As we pass through uncertain times, it is all the more important for distributors to focus on the controlables and maintain conviction in the long term India growth story. 4 controlables that Mohit says can help MFDs enable better investment outcomes for their clients include: (1) Unrelenting focus on asset allocation (2) Robust scheme selection process and portfolio review process (3) Use SIPs, STPs and SWPs as solutions to wean away clients’ market timing impulses and (4) Persist to resist behavioural biases –your clients’ as well as your own.
BoI MF is closing 2024 with a huge 90% growth in AuM from 5900 cr to 11,500 cr, aided by robust growth in its equity and hybrids funds.
Of particular note is the AMC’s retail business growth in 2024: live folios doubled from 3.25 lakh to over 6.5 lakhs and SIP book has done even better – growing from 35 cr to 85 cr.
Growth of its Flexicap Fund to over 2000cr AuM has enabled penetration into many more large distribution houses in addition to continuing traction with MFDs.
Mohit reiterates the case for distributors to consider BoI MF’s differentiated rule based hybrid funds in the aggressive hybrids, BAF and MAAF spaces.
Expect to see initiatives in 2025 aimed at making investor service a USP for BoI MF.
Mohit has plans to launch a midcap fund in 2025 and aims to start putting together their passives fund range with an initial couple of launches. More products in the debt side are also on the drawing board.

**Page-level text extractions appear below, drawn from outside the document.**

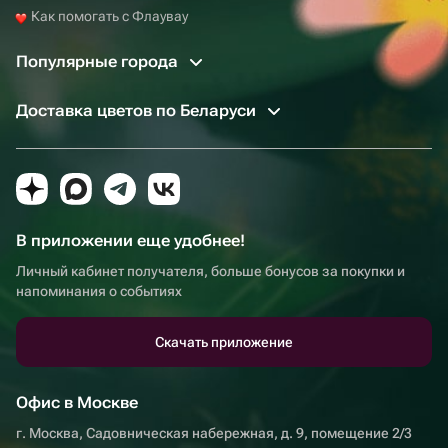
Как помогать с Флаувау
Популярные города
Доставка цветов по Беларуси
В приложении еще удобнее!
Личный кабинет получателя, больше бонусов за покупки и
напоминания о событиях
Скачать приложение
Офис в Москве
г. Москва, Садовническая набережная, д. 9, помещение 2/3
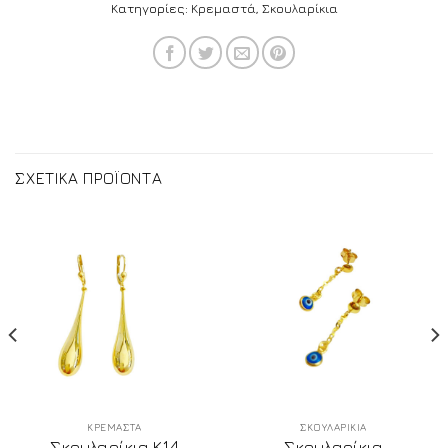
Κατηγορίες:
Κρεμαστά
,
Σκουλαρίκια
ΣΧΕΤΙΚΑ ΠΡΟΪΟΝΤΑ
ΚΡΕΜΑΣΤΑ
ΣΚΟΥΛΑΡΙΚΙΑ
Σκουλαρίκια Κ14
Σκουλαρίκια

Specialized Investment Funds (SIFs) – the new category notified by SEBI – has huge potential. Expect to see a lot of action from theindustry in 2025 in this space.
As an industry, we need to do much more to market SWPs on low risk hybrids as cash flow solutions for savers. Its perhaps time for AMFI to take this up as a priority within its MF Sahi Hai umbrella of campaigns.